The cuticular characters of the leaves of all Malesian species belonging to 25 genera of the Icacinaceae and those of Pennantia from Australia and New Zealand and some taxa from Continental Asia have been studied and are described in detail.

Five stomatal types and nine different hair types are recorded for this part of the family. Haberlandt’s interpretation of the slender papilla-like hairs of Gonocaryum as hydathodes is challenged. Penetrating asteroscleroids in the cuticular flanges of two Stemonurus species are reported for this family for the first time.

A synoptical key to the genera on the basis of cuticular characters only is given. The diagnostic and taxonomic value of the characters used is discussed.

 

Taxonomic implications of this study are the indication of a close relationship between Phytocreneae and Iodeae (all climbers), the isolated position of the genera Platea and Gonocaryum, and the impression that Mappianthus should be treated as a genus separate from Iodes.

 

The combined characters of indumentum and stomatal type do not show an absolute correlation with the levels of specialization found in wood- and nodal anatomy for this family by Bailey and Howard.

The distribution of stomatal types over the genera, however, suggests that the paracytic and anomocytic types are primitive for Icacinaceae and that the cyclocytic and anisocytic types are more derived.

Stomata in Celastraceae (dicots)

EPIDERMAL CHARACTERS OF THE CELASTRACEAE SENSU LATO

by Den Hartog R. M.  née Van Ter Tholen, Baas P. (1978)

in Acta Botanica Neerlandica, Volume 27, Issue 5-6, pages 355–388, December 1978

SUMMARY

The leaf epidermal characters of 89 species belonging to 42 genera of the Celastraceae sensu lato (including Hippocrateaceae) are described in detail.
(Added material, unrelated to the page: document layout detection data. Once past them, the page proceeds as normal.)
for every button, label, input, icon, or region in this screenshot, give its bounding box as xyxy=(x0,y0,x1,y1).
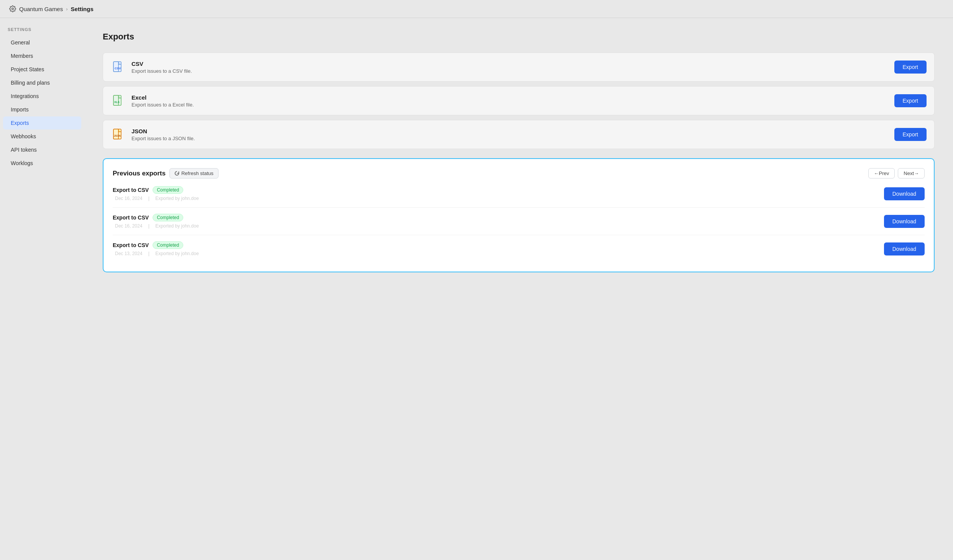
sidebar-item-webhooks[interactable]: Webhooks xyxy=(3,130,81,143)
json-info: JSON Export issues to a JSON file. xyxy=(131,128,894,141)
refresh-status-button[interactable]: Refresh status xyxy=(169,168,219,178)
sidebar: SETTINGS GeneralMembersProject StatesBil… xyxy=(0,18,84,559)
sidebar-item-project-states[interactable]: Project States xyxy=(3,63,81,76)
refresh-icon xyxy=(174,171,179,176)
sidebar-section-label: SETTINGS xyxy=(0,27,84,36)
svg-text:CSV: CSV xyxy=(115,67,121,70)
json-desc: Export issues to a JSON file. xyxy=(131,136,894,141)
csv-info: CSV Export issues to a CSV file. xyxy=(131,61,894,74)
svg-text:XLS: XLS xyxy=(114,101,120,103)
excel-name: Excel xyxy=(131,94,894,101)
svg-rect-8 xyxy=(113,129,118,139)
download-button-1[interactable]: Download xyxy=(884,215,925,228)
prev-export-item-0: Export to CSV Completed Dec 16, 2024 | E… xyxy=(113,186,925,207)
export-options-list: CSV CSV Export issues to a CSV file. Exp… xyxy=(103,52,935,149)
export-list: Export to CSV Completed Dec 16, 2024 | E… xyxy=(113,186,925,262)
previous-exports-box: Previous exports Refresh status ←Prev Ne… xyxy=(103,158,935,272)
prev-export-item-2: Export to CSV Completed Dec 13, 2024 | E… xyxy=(113,235,925,262)
topbar-page-name: Settings xyxy=(71,6,94,12)
prev-export-item-2-status: Completed xyxy=(153,241,183,249)
prev-export-item-0-meta: Dec 16, 2024 | Exported by john.doe xyxy=(113,196,201,201)
gear-icon xyxy=(9,5,16,12)
topbar-app-name: Quantum Games xyxy=(19,6,63,12)
svg-rect-5 xyxy=(113,95,118,105)
prev-exports-title-group: Previous exports Refresh status xyxy=(113,168,219,178)
prev-export-item-0-status: Completed xyxy=(153,186,183,194)
prev-export-item-1-name: Export to CSV xyxy=(113,215,149,221)
prev-export-item-2-name: Export to CSV xyxy=(113,242,149,248)
excel-desc: Export issues to a Excel file. xyxy=(131,102,894,108)
csv-name: CSV xyxy=(131,61,894,67)
prev-export-item-1: Export to CSV Completed Dec 16, 2024 | E… xyxy=(113,207,925,235)
export-csv-button[interactable]: Export xyxy=(894,61,927,74)
sidebar-item-api-tokens[interactable]: API tokens xyxy=(3,143,81,156)
sidebar-item-exports[interactable]: Exports xyxy=(3,116,81,129)
prev-exports-header: Previous exports Refresh status ←Prev Ne… xyxy=(113,168,925,178)
prev-export-item-1-status: Completed xyxy=(153,214,183,221)
main-content: Exports CSV CSV Export issues to a CSV f… xyxy=(84,18,953,559)
prev-exports-title: Previous exports xyxy=(113,170,166,177)
sidebar-item-general[interactable]: General xyxy=(3,36,81,49)
prev-export-item-2-meta: Dec 13, 2024 | Exported by john.doe xyxy=(113,251,201,256)
prev-export-item-1-title-row: Export to CSV Completed xyxy=(113,214,201,221)
export-json-row: JSON JSON Export issues to a JSON file. … xyxy=(103,120,935,149)
prev-export-item-0-title-row: Export to CSV Completed xyxy=(113,186,201,194)
download-button-2[interactable]: Download xyxy=(884,242,925,255)
pagination: ←Prev Next→ xyxy=(868,168,925,178)
sidebar-item-worklogs[interactable]: Worklogs xyxy=(3,157,81,170)
layout: SETTINGS GeneralMembersProject StatesBil… xyxy=(0,18,953,559)
sidebar-item-imports[interactable]: Imports xyxy=(3,103,81,116)
topbar: Quantum Games › Settings xyxy=(0,0,953,18)
svg-text:JSON: JSON xyxy=(114,134,121,137)
prev-export-item-1-left: Export to CSV Completed Dec 16, 2024 | E… xyxy=(113,214,201,229)
prev-export-item-0-left: Export to CSV Completed Dec 16, 2024 | E… xyxy=(113,186,201,201)
csv-desc: Export issues to a CSV file. xyxy=(131,68,894,74)
prev-export-item-2-title-row: Export to CSV Completed xyxy=(113,241,201,249)
sidebar-item-integrations[interactable]: Integrations xyxy=(3,90,81,103)
prev-export-item-1-meta: Dec 16, 2024 | Exported by john.doe xyxy=(113,223,201,229)
export-json-button[interactable]: Export xyxy=(894,128,927,141)
download-button-0[interactable]: Download xyxy=(884,187,925,200)
json-name: JSON xyxy=(131,128,894,134)
sidebar-item-billing[interactable]: Billing and plans xyxy=(3,76,81,89)
sidebar-item-members[interactable]: Members xyxy=(3,49,81,62)
json-icon: JSON xyxy=(111,127,125,142)
next-page-button[interactable]: Next→ xyxy=(898,168,925,178)
excel-info: Excel Export issues to a Excel file. xyxy=(131,94,894,108)
export-excel-row: XLS Excel Export issues to a Excel file.… xyxy=(103,86,935,115)
topbar-chevron-icon: › xyxy=(66,6,67,12)
prev-export-item-0-name: Export to CSV xyxy=(113,187,149,193)
prev-export-item-2-left: Export to CSV Completed Dec 13, 2024 | E… xyxy=(113,241,201,256)
prev-page-button[interactable]: ←Prev xyxy=(868,168,895,178)
svg-point-0 xyxy=(12,8,14,10)
export-excel-button[interactable]: Export xyxy=(894,94,927,107)
excel-icon: XLS xyxy=(111,93,125,108)
page-title: Exports xyxy=(103,32,935,42)
refresh-label: Refresh status xyxy=(181,170,214,176)
csv-icon: CSV xyxy=(111,60,125,74)
export-csv-row: CSV CSV Export issues to a CSV file. Exp… xyxy=(103,52,935,82)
The range and pattern of variation in stomatal type and presence and type of crystalliferous epidermal cells can be used to support the broad family concept of Celastraceae.

 

The stomata may be anisocytic, complex anisocytic, anomocytic, cyclocytic, bi- and/or tricyclic, complex cyclocytic, laterocytic, complex laterocytic, paracytic, parallelocytic, helicocytic, or of an intermediate type. The laterocytic stomata are most common, and are here recognized for the first time as a distinct stomatal type characterized by the lateral position of the subsidiary cells (3 or more) but yet different from the paracytic and cyclocytic type.

 

The general implications of the epidermal diversity for the grouping of genera in a natural classification are discussed. Special attention is devoted to the taxonomic position and/or delimitation of the following genera: Kokoona and Lophopetalum; Sarawakodendron; Perrottetia; Salada and the related genera Cheiloclinium, Peritassaand Tontelea; Hippocratea and the putatively related genera Antodon, Apodostigma, Cuervea, Elachyptera, Helictonema, Hemiangium, Hylenea, Loeseneriella, Prionostemma, Pristimera, Reissantia and Simirestis; Cassine sensu lato (including Elaeodendron, Crocoxylon and Mystroxylon); Denhamia and Maytenus; Euonymus; Goupia; Siphonodon and Pottingeria. Finally a tentative discussion of the wider affinities of Celastraceae is given and the scope for future studies is indicated.